UofT Dept. Computer Science
Researcher Assistant: Sept 2023 - April 2024
Investigating the emergence of sparsity in the development of deep learning models in
solving physics based problems. Also look at the use of Large Language Models and prompting
for novel knowledge generation in physics based problems. Supervised by Prof. Vardan Papyan.
UofT - Dunlap Institute for Astronomy & Astrophysics
Researcher Assistant: Sept 2023 - April 2024
First we look into building faster emulators for dark matter simulations. Look into using JAX for
faster gradient computation when producing forward progating models. Secondly we look symbolic regression
on deep learning models in learning cosmological struture formation.
Supervised by Dr. Keir K. Rogers.
CERN - ATLAS / Large Hadron Collider
Intern Researcher: July 2023 - Sept 2023
Continuing my work at McGill [below] I worked on building deep learning algorithms on low level FPGA's to reconstruct energy readouts
from the Liquid Argon Digital Signal Processor for the ATLAS detector on the future High Luminosity Large Hadron Collider. I also
help around with developing firmware on digital electronics.
McGill University - Experimental Particle Physics Group
Intern Researcher: May 2023 - July 2023
I work on developing high performance FPGA firmware for the Liquid Argon Signal Processing Unit (LASP)
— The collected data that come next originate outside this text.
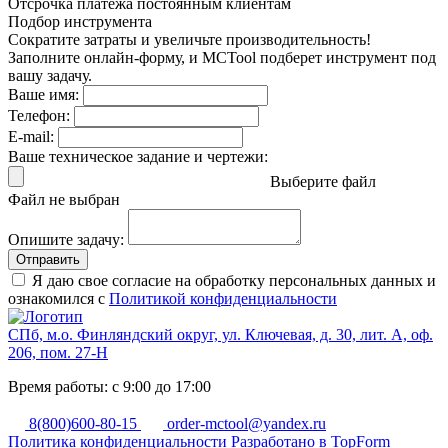
Отсрочка платежа
постоянным клиентам
Подбор инструмента
Сократите затраты и увеличьте производительность!
Заполните онлайн-форму, и MCTool подберет инструмент под
вашу задачу.
Ваше имя:
Телефон:
E-mail:
Ваше техническое задание и чертежи:
Выберите файл
Файл не выбран
Опишите задачу:
Отправить
Я даю свое согласие на обработку персональных данных и
ознакомился с
Политикой конфиденциальности
СПб, м.о. Финляндский округ, ул. Ключевая, д. 30, лит. А, оф.
206, пом. 27-Н
Время работы: с 9:00 до 17:00
8(800)600-80-15
order-mctool@yandex.ru
Политика конфиденциальности
Разработано в TopForm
to be attached on the ATLAS detector. I also worked on developing functional hardware test for our LASP
digital electronics.
Supervised by Prof. Brigitte Vachon
California Institute of Technology - LIGO
Intern Researcher: June 2022 - Sept 2022
I work on tackling non-linear dynamic control problems using deep learning. I specifically investigated
attention-based state estimators and reinforcement learning for LIGO's locking acquisition to help detect gravitational waves.
I work with Dr. Gabriele Vajente on this ambitious project.
Our preprint paper can be found here
UofT - Dunlap Institute for Astronomy & Astrophysics
Researcher Assistant: Dec 2021 - Apr 2022
Work on developing novel ensemble machine learning models
for FRB detection with the
CHIME/FRB project. My algorithm now actively runs in production
to help improve the core detection pipeline.
I am grateful to have worked under
Prof. Bryan Gaensler! The goal is to
one day use these detections to help astronomers answer
important questions regarding the origins of these objects and potential cosmological questions.
UC Berkeley SETI Research Center
Co-mentor: Sept 2022 - Dec 2022
I co-mentor with Dr. Steve Croft.
a group of undergraduates from UC Berkeley on developing a deep learning based "reverse image search" method for
radio spectrograms leveraging the techniques from computer vision.
Intern Researcher: [June 2020 - April 2022] and [Sept 2022 - May 2023] On pause
Currently developing attention-based geometric deep learning models for the
MeerKAT telescope to conduct the largest search effort for signs of life beyond Earth, surveying 1 million stars over a span of 2 years.
I am supervised by
Dr. Cherry Ng and
Dr. Steve Croft,.
Previously I explored how deep neural nets like
Disentangled B-VAE's
can search 820 stars for technosignatures. My first paper was published in
Nature Astronomy! Supervisors were
Dr. Cherry Ng,
and Dr. Andrew Siemion
In high school I helped build a distributed cloud
computing platform for Astronomy Research with Dr. Steve Croft
and Yuhong Chen!
AI For Good - Volunteering
Volunteer Researcher: May 2022 - Aug 2022
I work on developing Natural Language Processing models for text classification in building the sustainable development goal (SDG) data catalogue pipeline.
The goal is to help build tools that power data driven policy making in achieving the 17 SDG goals set by the UN.